= What the task requires =
Since pictures do not belong in the copy, please repeat every record below exactly without them.

= Dataset records =
Segment Open
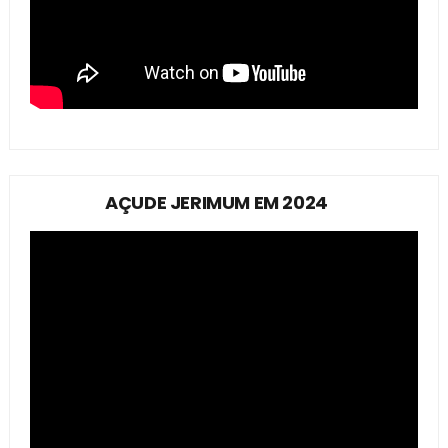
AÇUDE JERIMUM EM 2024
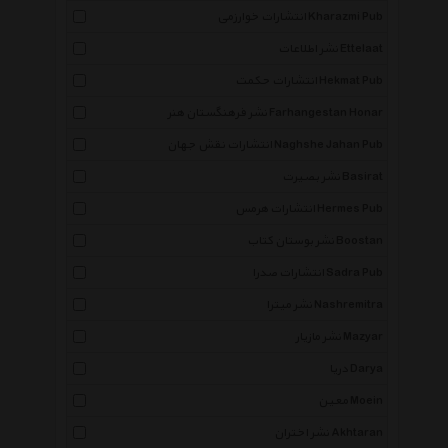
انتشارات خوارزمی Kharazmi Pub
نشر اطلاعات Ettelaat
انتشارات حکمت Hekmat Pub
نشر فرهنگستان هنر Farhangestan Honar
انتشارات نقش جهان Naghshe Jahan Pub
نشر بصیرت Basirat
انتشارات هرمس Hermes Pub
نشر بوستان کتاب Boostan
انتشارات صدرا Sadra Pub
نشر میترا Nashremitra
نشر مازیار Mazyar
دریا Darya
معین Moein
نشر اختران Akhtaran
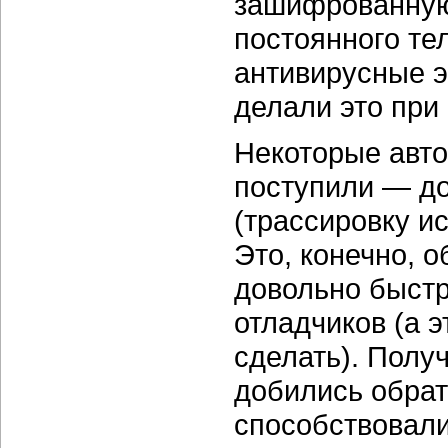
зашифрованную 
постоянного те
антивирусные э
делали это при
Некоторые авто
поступили — д
(трассировку и
Это, конечно, о
довольно быстр
отладчиков (а э
сделать). Полу
добились обра
способствовали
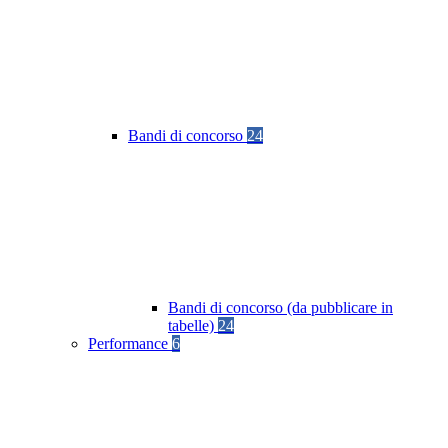
Bandi di concorso
24
Bandi di concorso (da pubblicare in
tabelle)
24
Performance
6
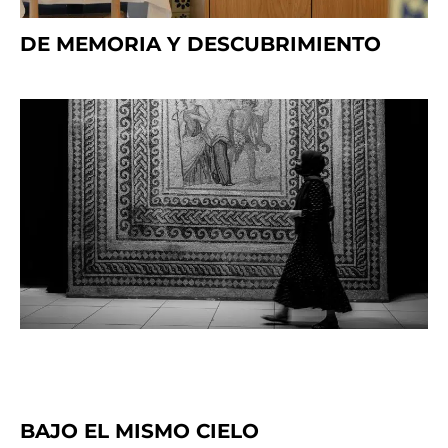
DE MEMORIA Y DESCUBRIMIENTO
BAJO EL MISMO CIELO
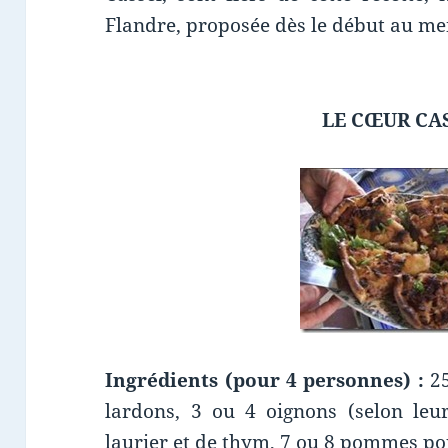
Flandre, proposée dès le début au me
LE CŒUR CA
Ingrédients
(pour 4 personnes)
:
25
lardons, 3 ou 4 oignons (selon leur
laurier et de thym, 7 ou 8 pommes pou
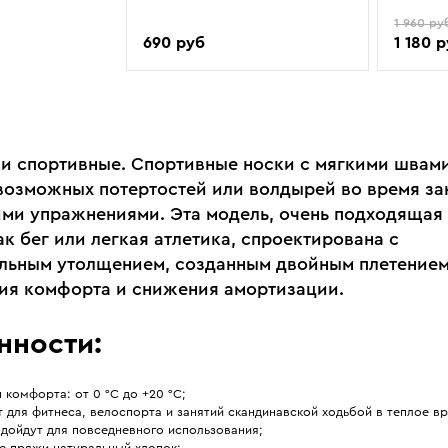
1 960 ру
690 руб
1 180 
и спортивные. Спортивные носки с мягкими швами
возможных потертостей или волдырей во время за
ми упражнениями. Эта модель, очень подходящая 
ак бег или легкая атлетика, спроектирована с
льным утолщением, созданным двойным плетением
ия комфорта и снижения амортизации.
нности:
 комфорта: от 0 °С до +20 °С;
 для фитнеса, велоспорта и занятий скандинавской ходьбой в теплое вр
дойдут для повседневного использования;
е пряжи натуральный хлопок;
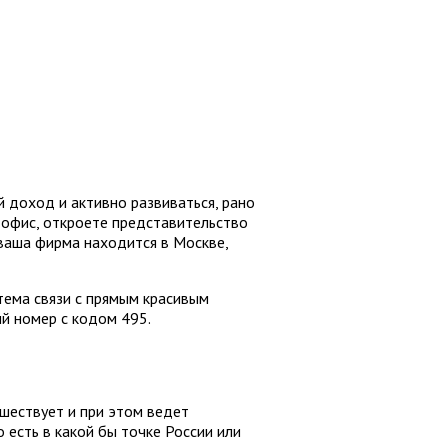
й доход и активно развиваться, рано
 офис, откроете представительство
 ваша фирма находится в Москве,
тема связи с прямым красивым
й номер с кодом 495.
шествует и при этом ведет
о есть в какой бы точке России или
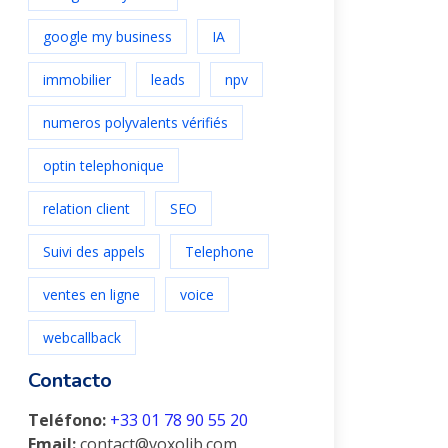
google my business
IA
immobilier
leads
npv
numeros polyvalents vérifiés
optin telephonique
relation client
SEO
Suivi des appels
Telephone
ventes en ligne
voice
webcallback
Contacto
Teléfono:
+33 01 78 90 55 20
Email:
contact@voxolib.com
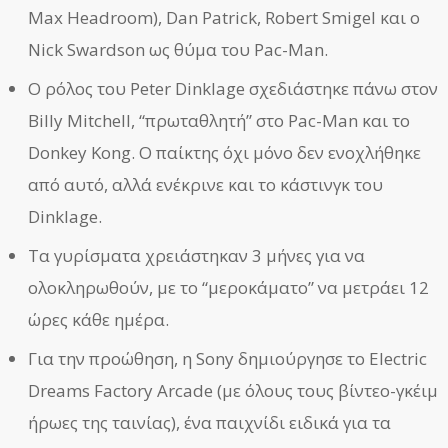
Max Headroom), Dan Patrick, Robert Smigel και ο
Nick Swardson ως θύμα του Pac-Man.
Ο ρόλος του Peter Dinklage σχεδιάστηκε πάνω στον
Billy Mitchell, “πρωταθλητή” στο Pac-Man και το
Donkey Kong. Ο παίκτης όχι μόνο δεν ενοχλήθηκε
από αυτό, αλλά ενέκρινε και το κάστινγκ του
Dinklage.
Τα γυρίσματα χρειάστηκαν 3 μήνες για να
ολοκληρωθούν, με το “μεροκάματο” να μετράει 12
ώρες κάθε ημέρα.
Για την προώθηση, η Sony δημιούργησε το Electric
Dreams Factory Arcade (με όλους τους βίντεο-γκέιμ
ήρωες της ταινίας), ένα παιχνίδι ειδικά για τα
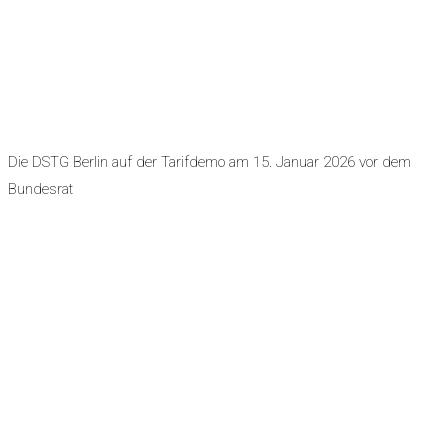
Die DSTG Berlin auf der Tarifdemo am 15. Januar 2026 vor dem
Bundesrat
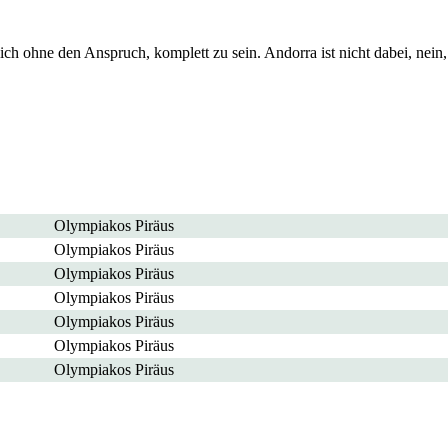
ich ohne den Anspruch, komplett zu sein. Andorra ist nicht dabei, nein,
Olympiakos Piräus
Olympiakos Piräus
Olympiakos Piräus
Olympiakos Piräus
Olympiakos Piräus
Olympiakos Piräus
Olympiakos Piräus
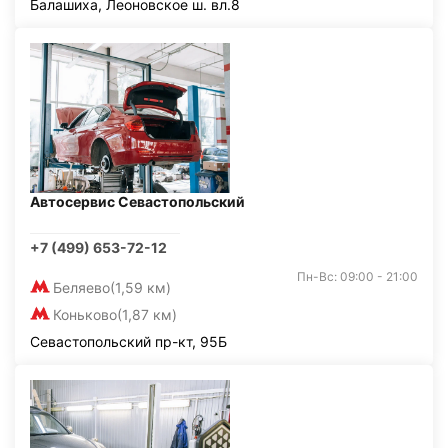
Балашиха, Леоновское ш. вл.8
Автосервис Севастопольский
+7 (499) 653-72-12
Пн-Вс: 09:00 - 21:00
Беляево
(1,59 км)
Коньково
(1,87 км)
Севастопольский пр-кт, 95Б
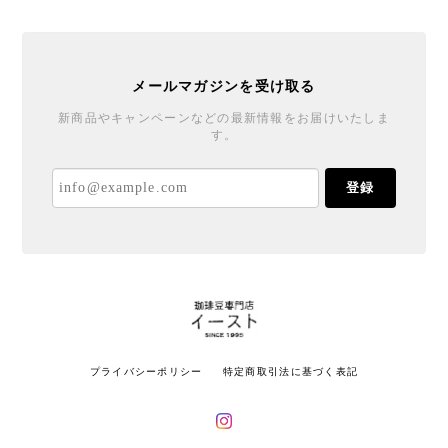
メールマガジンを受け取る
新商品やキャンペーンなどの最新情報をお届けいたしま
す。
登録
プライバシーポリシー
特定商取引法に基づく表記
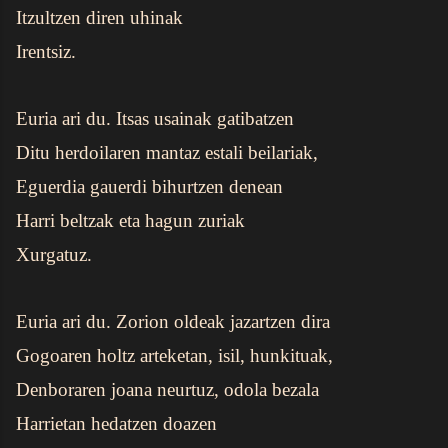
Itzultzen diren uhinak
Irentsiz.
Euria ari du. Itsas usainak gatibatzen
Ditu herdoilaren mantaz estali beilariak,
Eguerdia gauerdi bihurtzen denean
Harri beltzak eta hagun zuriak
Xurgatuz.
Euria ari du. Zorion oldeak jazartzen dira
Gogoaren holtz arteketan, isil, hunkituak,
Denboraren joana neurtuz, odola bezala
Harrietan hedatzen doazen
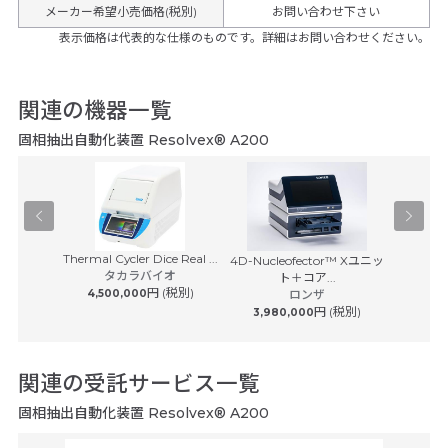
メーカー希望小売価格(税別)
お問い合わせ下さい
表示価格は代表的な仕様のものです。詳細はお問い合わせください。
関連の機器一覧
固相抽出自動化装置 Resolvex® A200
Thermal Cycler Dice Real ...
epMo
D-NMR
4D-Nucleofector™ Xユニッ
タカラバイオ
・インスト
ト＋コア...
エ
円 (税別)
ツ
4,500,000
ロンザ
円 (税別)
3,980,000
関連の受託サービス一覧
固相抽出自動化装置 Resolvex® A200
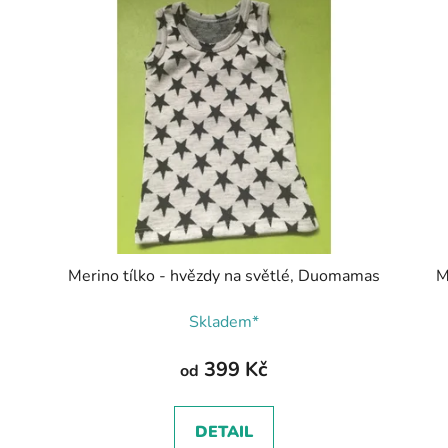
s
Merino tílko - hvězdy na světlé, Duomamas
M
Skladem*
399 Kč
od
DETAIL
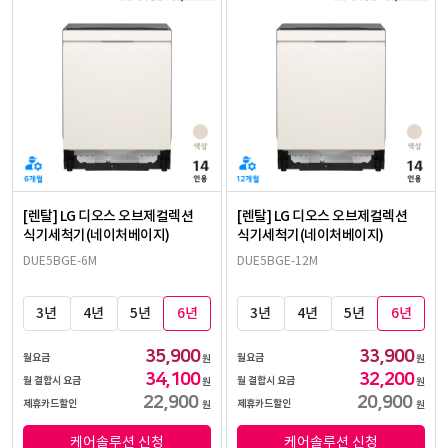
[렌탈] LG 디오스 오브제컬렉션
[렌탈] LG 디오스 오브제컬렉션
식기세척기(네이처베이지)
식기세척기(네이처베이지)
DUE5BGE-6M
DUE5BGE-12M
3년
4년
5년
6년
3년
4년
5년
6년
35,900
33,900
월요금
월요금
원
원
34,100
32,200
월 결합시 요금
월 결합시 요금
원
원
22,900
20,900
제휴카드할인
제휴카드할인
원
원
케어솔루션 신청
케어솔루션 신청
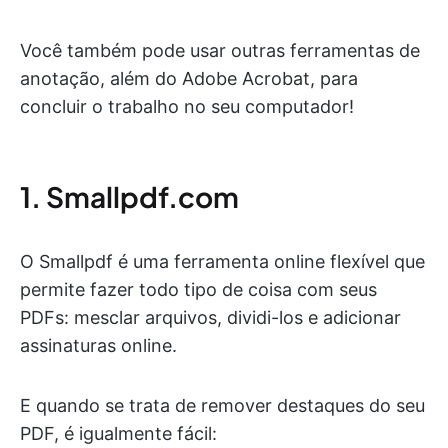
Você também pode usar outras ferramentas de
anotação, além do Adobe Acrobat, para
concluir o trabalho no seu computador!
1. Smallpdf.com
O Smallpdf é uma ferramenta online flexível que
permite fazer todo tipo de coisa com seus
PDFs: mesclar arquivos, dividi-los e adicionar
assinaturas online.
E quando se trata de remover destaques do seu
PDF, é igualmente fácil:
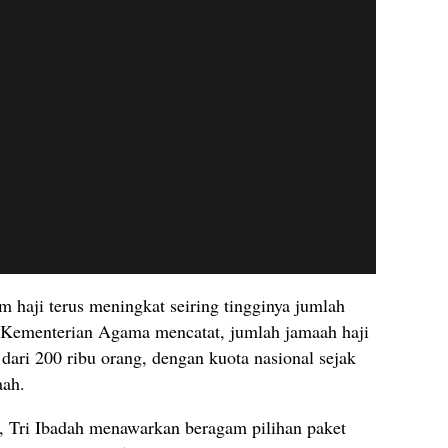
 haji terus meningkat seiring tingginya jumlah
a Kementerian Agama mencatat, jumlah jamaah haji
dari 200 ribu orang, dengan kuota nasional sejak
aah.
 Tri Ibadah menawarkan beragam pilihan paket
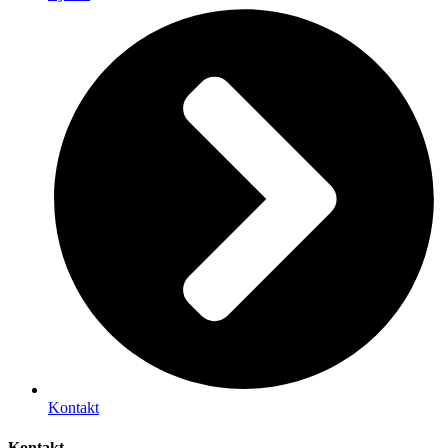
Kontakt
Kontakt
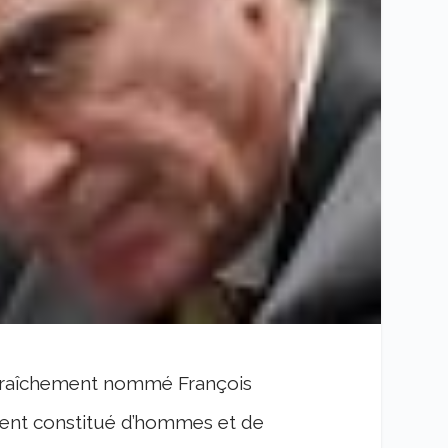
e fraîchement nommé François
ment constitué d’hommes et de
Segment Closed
= Task answer =
AÇUDE JERIMUM EM 2024
انتشارات خوارزمی Kharazmi Pub
نشر اطلاعات Ettelaat
انتشارات حکمت Hekmat Pub
نشر فرهنگستان هنر Farhangestan Honar
انتشارات نقش جهان Naghshe Jahan Pub
نشر بصیرت Basirat
انتشارات هرمس Hermes Pub
نشر بوستان کتاب Boostan
انتشارات صدرا Sadra Pub
نشر میترا Nashremitra
نشر مازیار Mazyar
دریا Darya
معین Moein
نشر اختران Akhtaran
зашифрованную 
постоянного те
антивирусные э
делали это при
Некоторые авто
поступили — д
(трассировку и
Это, конечно, о
довольно быстр
отладчиков (а э
сделать). Полу
добились обра
способствовали
Bandi di concorso
24
Bandi di concorso (da pubblicare in
tabelle)
24
Performance
6
DE MEMORIA Y DESCUBRIMIENTO
BAJO EL MISMO CIELO
Flandre, proposée dès le début au me
LE CŒUR CA
Ingrédients
(pour 4 personnes)
:
25
lardons, 3 ou 4 oignons (selon leur
laurier et de thym, 7 ou 8 pommes pou
1 960 ру
690 руб
1 180 
и спортивные. Спортивные носки с мягкими швами
возможных потертостей или волдырей во время за
ми упражнениями. Эта модель, очень подходящая 
ак бег или легкая атлетика, спроектирована с
льным утолщением, созданным двойным плетением
ия комфорта и снижения амортизации.
нности:
 комфорта: от 0 °С до +20 °С;
 для фитнеса, велоспорта и занятий скандинавской ходьбой в теплое вр
дойдут для повседневного использования;
е пряжи натуральный хлопок;
й доход и активно развиваться, рано
 офис, откроете представительство
 ваша фирма находится в Москве,
тема связи с прямым красивым
й номер с кодом 495.
шествует и при этом ведет
о есть в какой бы точке России или
google my business
IA
immobilier
leads
npv
numeros polyvalents vérifiés
optin telephonique
relation client
SEO
Suivi des appels
Telephone
ventes en ligne
voice
webcallback
Contacto
Teléfono:
+33 01 78 90 55 20
Email:
contact@voxolib.com
Max Headroom), Dan Patrick, Robert Smigel και ο
Nick Swardson ως θύμα του Pac-Man.
Ο ρόλος του Peter Dinklage σχεδιάστηκε πάνω στον
Billy Mitchell, “πρωταθλητή” στο Pac-Man και το
Donkey Kong. Ο παίκτης όχι μόνο δεν ενοχλήθηκε
από αυτό, αλλά ενέκρινε και το κάστινγκ του
Dinklage.
Τα γυρίσματα χρειάστηκαν 3 μήνες για να
ολοκληρωθούν, με το “μεροκάματο” να μετράει 12
ώρες κάθε ημέρα.
Για την προώθηση, η Sony δημιούργησε το Electric
Dreams Factory Arcade (με όλους τους βίντεο-γκέιμ
ήρωες της ταινίας), ένα παιχνίδι ειδικά για τα
Die DSTG Berlin auf der Tarifdemo am 15. Januar 2026 vor dem
Bundesrat
ich ohne den Anspruch, komplett zu sein. Andorra ist nicht dabei, nein,
Olympiakos Piräus
Olympiakos Piräus
Olympiakos Piräus
Olympiakos Piräus
Olympiakos Piräus
Olympiakos Piräus
Olympiakos Piräus
Балашиха, Леоновское ш. вл.8
Автосервис Севастопольский
+7 (499) 653-72-12
Пн-Вс: 09:00 - 21:00
Беляево
(1,59 км)
Коньково
(1,87 км)
Севастопольский пр-кт, 95Б
メールマガジンを受け取る
新商品やキャンペーンなどの最新情報をお届けいたしま
す。
登録
プライバシーポリシー
特定商取引法に基づく表記
Itzultzen diren uhinak
Irentsiz.
Euria ari du. Itsas usainak gatibatzen
Ditu herdoilaren mantaz estali beilariak,
Eguerdia gauerdi bihurtzen denean
Harri beltzak eta hagun zuriak
Xurgatuz.
Euria ari du. Zorion oldeak jazartzen dira
Gogoaren holtz arteketan, isil, hunkituak,
Denboraren joana neurtuz, odola bezala
Harrietan hedatzen doazen
メーカー希望小売価格(税別)
お問い合わせ下さい
表示価格は代表的な仕様のものです。詳細はお問い合わせください。
関連の機器一覧
固相抽出自動化装置 Resolvex® A200
Thermal Cycler Dice Real ...
epMo
D-NMR
4D-Nucleofector™ Xユニッ
タカラバイオ
・インスト
ト＋コア...
エ
円 (税別)
ツ
4,500,000
ロンザ
円 (税別)
3,980,000
関連の受託サービス一覧
固相抽出自動化装置 Resolvex® A200
s
Merino tílko - hvězdy na světlé, Duomamas
M
Skladem*
399 Kč
od
DETAIL
[렌탈] LG 디오스 오브제컬렉션
[렌탈] LG 디오스 오브제컬렉션
식기세척기(네이처베이지)
식기세척기(네이처베이지)
DUE5BGE-6M
DUE5BGE-12M
3년
4년
5년
6년
3년
4년
5년
6년
35,900
33,900
월요금
월요금
원
원
34,100
32,200
월 결합시 요금
월 결합시 요금
원
원
22,900
20,900
제휴카드할인
제휴카드할인
원
원
케어솔루션 신청
케어솔루션 신청
Você também pode usar outras ferramentas de
anotação, além do Adobe Acrobat, para
concluir o trabalho no seu computador!
1. Smallpdf.com
O Smallpdf é uma ferramenta online flexível que
permite fazer todo tipo de coisa com seus
PDFs: mesclar arquivos, dividi-los e adicionar
assinaturas online.
E quando se trata de remover destaques do seu
PDF, é igualmente fácil:
 haji terus meningkat seiring tingginya jumlah
a Kementerian Agama mencatat, jumlah jamaah haji
dari 200 ribu orang, dengan kuota nasional sejak
aah.
 Tri Ibadah menawarkan beragam pilihan paket
Kontakt
Kontakt
e fraîchement nommé François
ment constitué d’hommes et de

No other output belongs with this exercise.